The extrait bottle of Terre d'Hermès is a square. It was conceived by Philippe Mouquet, the Hermès in-house designer.
As commented upon earlier today, Hermès is on a path to subtly engineering a mainstream shift in the attitudes towards perfume from men with the upcoming introduction of an extrait version of Terre d'Hermès, a masculine national bestseller in France. It is now several hours later and we received further information that stresses further how the gesture is deliberate yet understated in style.
I remembered in-between posts that Guerlain has not long ago issued an extrait version of a masculine classic, Habit Rouge, also beloved by women. Terre d'Hermès in extrait will have more far-reaching consequences potentially also because it will be much more widely accessible as I learned. If Guerlain has been playing in great part the elitist card to the umptieth degree for many of its recent fragrance launches under the tutelage of LVMH, Hermès is still thinking in terms of affordable luxury and we can hope, affordable beauty ...
If I initially thought that the parfum might be selectively distributed and be sent out in the world as some kind of test of the waters, I was wrong. Terre d'Hermès Parfum will be available for as many men (and women) to wear as can be as it will be distributed from August 2009 in not only the Hermès boutiques, but department stores and perfumeries. Furthermore the parfum, which in general is associated with an idea of superlative costliness, is priced to make the discreet revolution in attitudes be more natural: the 75 ml bottle is priced at 80 €.

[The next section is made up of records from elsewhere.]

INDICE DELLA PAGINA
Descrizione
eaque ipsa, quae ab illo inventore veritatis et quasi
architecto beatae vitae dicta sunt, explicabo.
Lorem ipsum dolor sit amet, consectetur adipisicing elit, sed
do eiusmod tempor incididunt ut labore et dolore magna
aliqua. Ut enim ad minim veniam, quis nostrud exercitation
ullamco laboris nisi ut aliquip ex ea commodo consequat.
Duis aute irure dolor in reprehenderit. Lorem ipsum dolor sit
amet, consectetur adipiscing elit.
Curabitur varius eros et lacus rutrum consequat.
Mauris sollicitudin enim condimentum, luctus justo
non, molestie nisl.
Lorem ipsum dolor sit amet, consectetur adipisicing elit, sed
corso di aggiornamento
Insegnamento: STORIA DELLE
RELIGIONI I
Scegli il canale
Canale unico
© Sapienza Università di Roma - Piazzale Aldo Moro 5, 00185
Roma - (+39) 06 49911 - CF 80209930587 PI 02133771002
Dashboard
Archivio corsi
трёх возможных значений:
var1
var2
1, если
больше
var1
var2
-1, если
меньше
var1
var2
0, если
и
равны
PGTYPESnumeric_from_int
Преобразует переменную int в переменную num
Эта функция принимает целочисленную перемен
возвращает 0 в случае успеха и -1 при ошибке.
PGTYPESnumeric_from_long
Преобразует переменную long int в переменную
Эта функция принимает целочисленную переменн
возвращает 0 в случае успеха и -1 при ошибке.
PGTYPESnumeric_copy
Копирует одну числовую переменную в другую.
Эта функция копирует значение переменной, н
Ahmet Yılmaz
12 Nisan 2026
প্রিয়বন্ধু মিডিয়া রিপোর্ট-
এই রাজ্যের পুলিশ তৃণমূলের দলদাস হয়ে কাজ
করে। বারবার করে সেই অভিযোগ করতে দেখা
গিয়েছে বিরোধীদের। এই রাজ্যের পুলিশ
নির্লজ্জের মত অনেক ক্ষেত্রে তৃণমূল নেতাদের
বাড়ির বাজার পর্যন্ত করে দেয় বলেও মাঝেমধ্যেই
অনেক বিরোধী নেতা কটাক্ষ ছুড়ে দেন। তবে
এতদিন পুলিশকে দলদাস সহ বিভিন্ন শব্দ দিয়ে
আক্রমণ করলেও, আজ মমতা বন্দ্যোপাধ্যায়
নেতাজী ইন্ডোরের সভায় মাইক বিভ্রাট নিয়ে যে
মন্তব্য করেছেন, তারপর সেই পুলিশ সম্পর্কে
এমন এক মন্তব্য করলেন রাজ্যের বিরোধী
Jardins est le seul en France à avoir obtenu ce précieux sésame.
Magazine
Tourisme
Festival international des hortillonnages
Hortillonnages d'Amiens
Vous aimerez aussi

Another adaptation that the Hermès creative team, and designer Philippe Mouquet in particular, came up with is regarding the masculine gesture of perfuming oneself with extrait. The mythical dabbing of drops of fragrance onto the pulse points is replaced by a spray; the bottle is bigger too. This is seen as a movement of liberation from the feminine conventions of the extrait culture and was undertaken in order to correspond better to the masculine usage. The whole movement is seen as deriving naturally from a perfumery that thinks, draws strength from its tradition and is not simply a money-making machine,
"Perfume is synonymous with what is essential. It is a quintessence without any precious effects. Reserved for a long time to the feminine universe, the appelation draws its strength from the core of a perfumery that is a craft"

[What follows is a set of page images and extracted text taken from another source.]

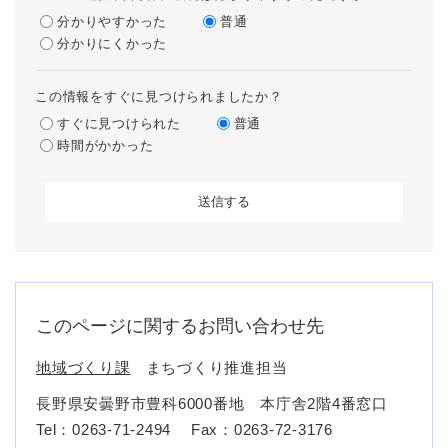
分かりやすかった
普通
分かりにくかった
この情報をすぐに見つけられましたか？
すぐに見つけられた
普通
時間がかかった
このページに関するお問い合わせ先
地域づくり課
まちづくり推進担当
長野県安曇野市豊科6000番地 本庁舎2階4番窓口
Tel：0263-71-2494
Fax：0263-72-3176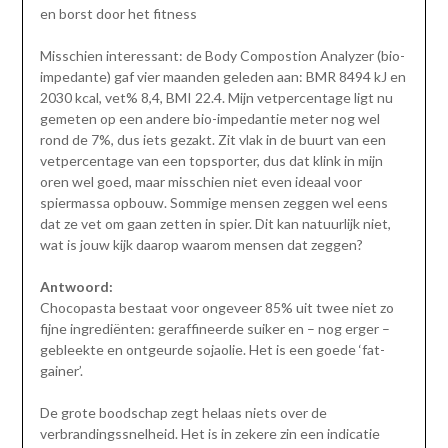
en borst door het fitness
Misschien interessant: de Body Compostion Analyzer (bio-
impedante) gaf vier maanden geleden aan: BMR 8494 kJ en
2030 kcal, vet% 8,4, BMI 22.4. Mijn vetpercentage ligt nu
gemeten op een andere bio-impedantie meter nog wel
rond de 7%, dus iets gezakt. Zit vlak in de buurt van een
vetpercentage van een topsporter, dus dat klink in mijn
oren wel goed, maar misschien niet even ideaal voor
spiermassa opbouw. Sommige mensen zeggen wel eens
dat ze vet om gaan zetten in spier. Dit kan natuurlijk niet,
wat is jouw kijk daarop waarom mensen dat zeggen?
Antwoord:
Chocopasta bestaat voor ongeveer 85% uit twee niet zo
fijne ingrediënten: geraffineerde suiker en – nog erger –
gebleekte en ontgeurde sojaolie. Het is een goede ‘fat-
gainer’.
De grote boodschap zegt helaas niets over de
verbrandingssnelheid. Het is in zekere zin een indicatie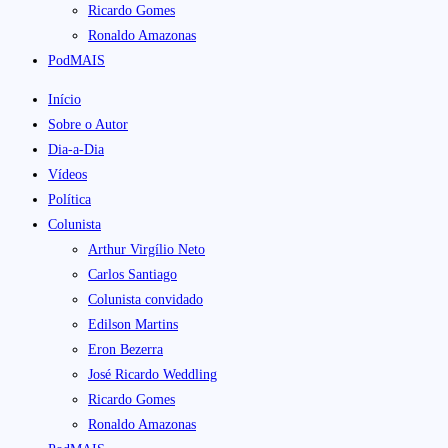
Ricardo Gomes
Ronaldo Amazonas
PodMAIS
Início
Sobre o Autor
Dia-a-Dia
Vídeos
Política
Colunista
Arthur Virgílio Neto
Carlos Santiago
Colunista convidado
Edilson Martins
Eron Bezerra
José Ricardo Weddling
Ricardo Gomes
Ronaldo Amazonas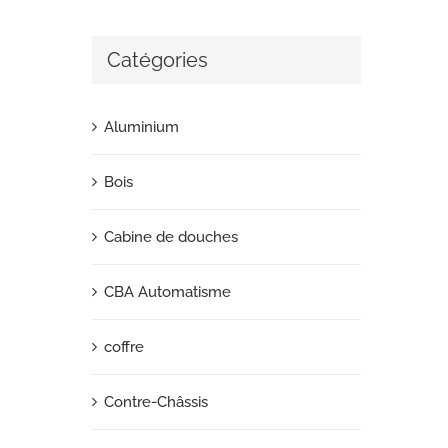
Catégories
Aluminium
Bois
Cabine de douches
CBA Automatisme
coffre
Contre-Châssis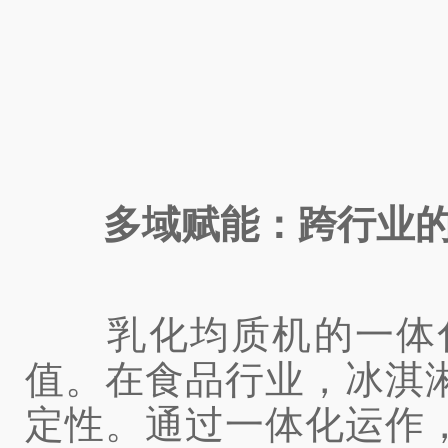
多域赋能：跨行业
乳化均质机的一体化
值。在食品行业，冰淇
定性。通过一体化运作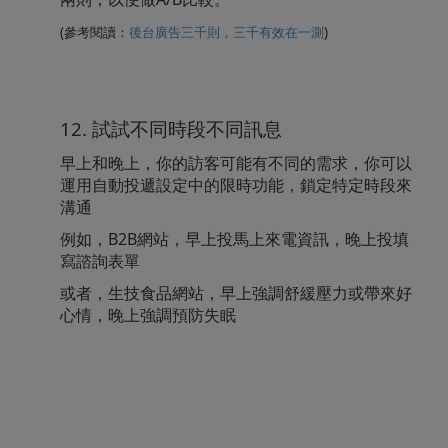
(參考閱讀：
後台廣告三千則，三千有效在一測
)
12. 試試不同時段不同訊息
早上和晚上，你的訪客可能有不同的需求，你可以
運用自動投遞設定中的限時功能，鎖定特定時段來
溝通
例如，B2B網站，早上投馬上來電資訊，晚上投填
寫諮詢表
單
或者，生技食品網站，早上強調舒緩壓力或帶來好
心情，晚上強調預防失眠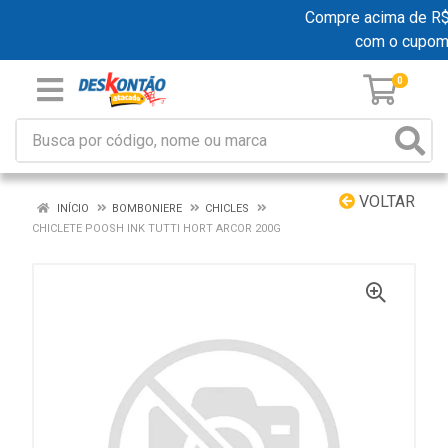
Compre acima de R$ 1
com o cupom
0
VOLTAR
INÍCIO
BOMBONIERE
CHICLES
CHICLETE POOSH INK TUTTI HORT ARCOR 200G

Athough extraits or pure perfume concentrations for men are de facto what would be used in cultures like the Middle Eastern one which makes use of highly concentrated oils, it can be argued that those oils are not "masculine" per se since women would use the same. In modern European perfume culture where certain standards of concentrations exist that can be interpreted rather freely and become part of the creative thought process the extrait has been constructed as a symbolic feminine object of desire. To be made to think of it in terms of masculinity is an upheaval of mentalities of sorts.

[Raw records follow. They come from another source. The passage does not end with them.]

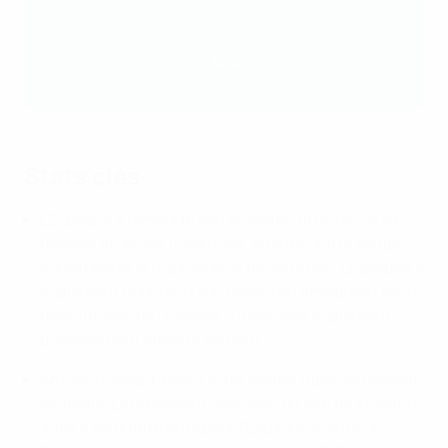
championnat à partir de 1999
Portugal et Espagne en
gras
, vainqueur cité en
premier
Stats clés
L'Espagne a remporté son huitième titre lors de sa
dixième finale en 13 éditions. Aucune autre équipe
n'a remporté le trophée plus de deux fois. L'Espagne a
également maintenu son record en atteignant les 13
demi-finales de l'histoire (l'Italie s'est également
qualifiée pour chaque édition).
Antonio Pérez a inscrit le deuxième triplé seulement
en finale. Le précédent avait été l'œuvre de Vicentín,
auteur de quatre buts pour l'Espagne contre la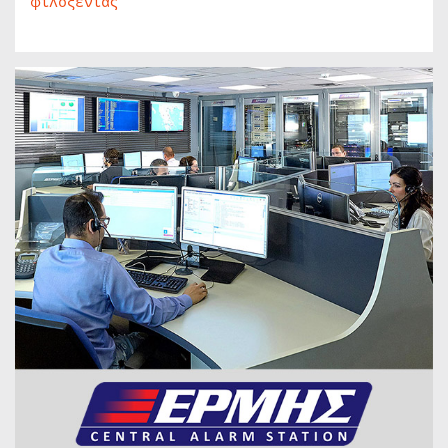
φιλοξενίας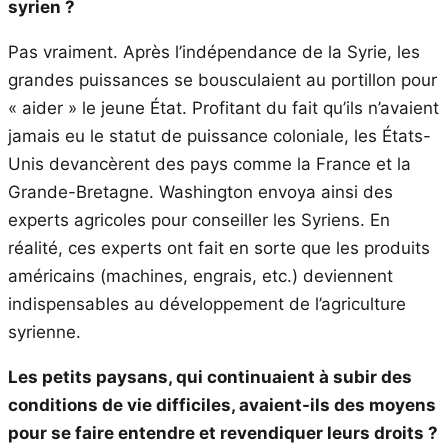
syrien ?
Pas vraiment. Après l’indépendance de la Syrie, les
grandes puissances se bousculaient au portillon pour
« aider » le jeune État. Profitant du fait qu’ils n’avaient
jamais eu le statut de puissance coloniale, les États-
Unis devancèrent des pays comme la France et la
Grande-Bretagne. Washington envoya ainsi des
experts agricoles pour conseiller les Syriens. En
réalité, ces experts ont fait en sorte que les produits
américains (machines, engrais, etc.) deviennent
indispensables au développement de l’agriculture
syrienne.
Les petits paysans, qui continuaient à subir des
conditions de vie difficiles, avaient-ils des moyens
pour se faire entendre et revendiquer leurs droits ?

Jean-Claude Ellena describes his work on this extrait as "a work on contrasts" and explained that "I did not care for the idea of a Terre d'Hermès Intense because the eau de toilette had already made an impact in terms of its presence and aura. By imagining an extrait I was looking for something different in the realm of olfactory expression in order to get away from the discourse on performance."
The Parfum has been vivified in the top notes where the grapefruit and orange are now associated with a shiso note with nuances of citrus and mint. In the heart, the flint accord is ever more present but without heaviness. The woody notes in the base are heightened, just like you talk of a heightening of color temperature; they are warm without being dry and are meant to bring comfort and charisma to the fragrance.